Luzi stole out of the library to her parents’ bedroom.
“Mutti,” she called out, twisting the doorknob, but it was locked. The sedatives seemed to deafen her mother’s ears to both the thunder and Marta’s cries. But Frau Dichter would most certainly hear upstairs, and Frau Dichter was an Aryan woman who didn’t care much for children. She’d already complained to the superintendent about the crying, and the super had warned Mutti that she must keep her child quiet if they wanted to remain in this building.
Luzi slipped past the locked door to the nursery. Marta had pulled herself up in her crib, her cries growing louder when she saw her sister. Luzi picked her up, gently rubbed her back, and Marta melted into her like soft butter on toast. Her sister may only have lived ten months, but she was scared, just like the rest of them.
No matter how much Luzi wanted to flee to America to attend Juilliard, she could never leave her parents or her baby sister behind. Together they would run, far away from here.

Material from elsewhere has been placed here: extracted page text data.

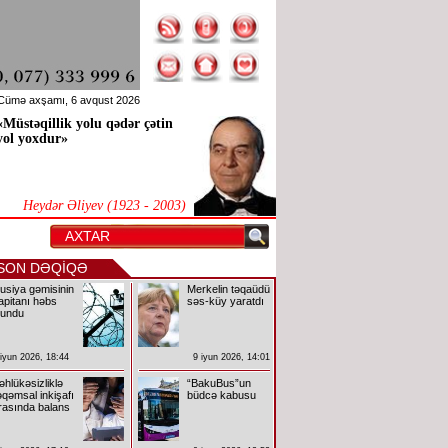
Cümə axşamı, 6 avqust 2026
«Müstəqillik yolu qədər çətin
yol yoxdur»
Heydər Əliyev (1923 - 2003)
SON DƏQİQƏ
usiya gəmisinin
Merkelin təqaüdü
apitanı həbs
səs-küy yaratdı
lundu
 iyun 2026, 18:44
9 iyun 2026, 14:01
əhlükəsizliklə
“BakuBus”un
əqəmsal inkişafı
büdcə kabusu
rasında balans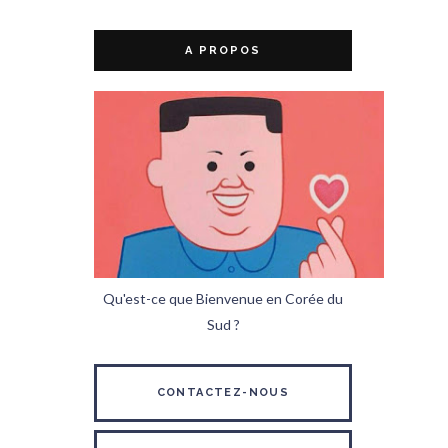
A PROPOS
Qu'est-ce que Bienvenue en Corée du
Sud ?
CONTACTEZ-NOUS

She paced up and down the corridor, Marta fading back to sleep on her shoulder.
Mutti couldn’t give up now. None of them could. If nothingelse, they needed to come together to save Marta. No child, especially a Jewish one, should grow up under the hopelessness of this regime.
Annika knelt by the narrow garden bed with her trowel and began replanting flowers in the blanket of soil that covered her mother’s grave—alpine roses, lilies, and tiny clusters of yellow stars known as edelweiss, each star bursting with white-petaled rays.
She’d carefully transported the flowers from the mountain to this hillside cemetery of wooden crosses, iron lanterns, and colorful pocket gardens. Her mother had loved the flowers that bloomed wild in these Alps and the lakes that flowed wild between the forests and peaks. She’d loved the birds and meadows and the sky that changed by the hour, proving, she’d once said, that God prized artistry.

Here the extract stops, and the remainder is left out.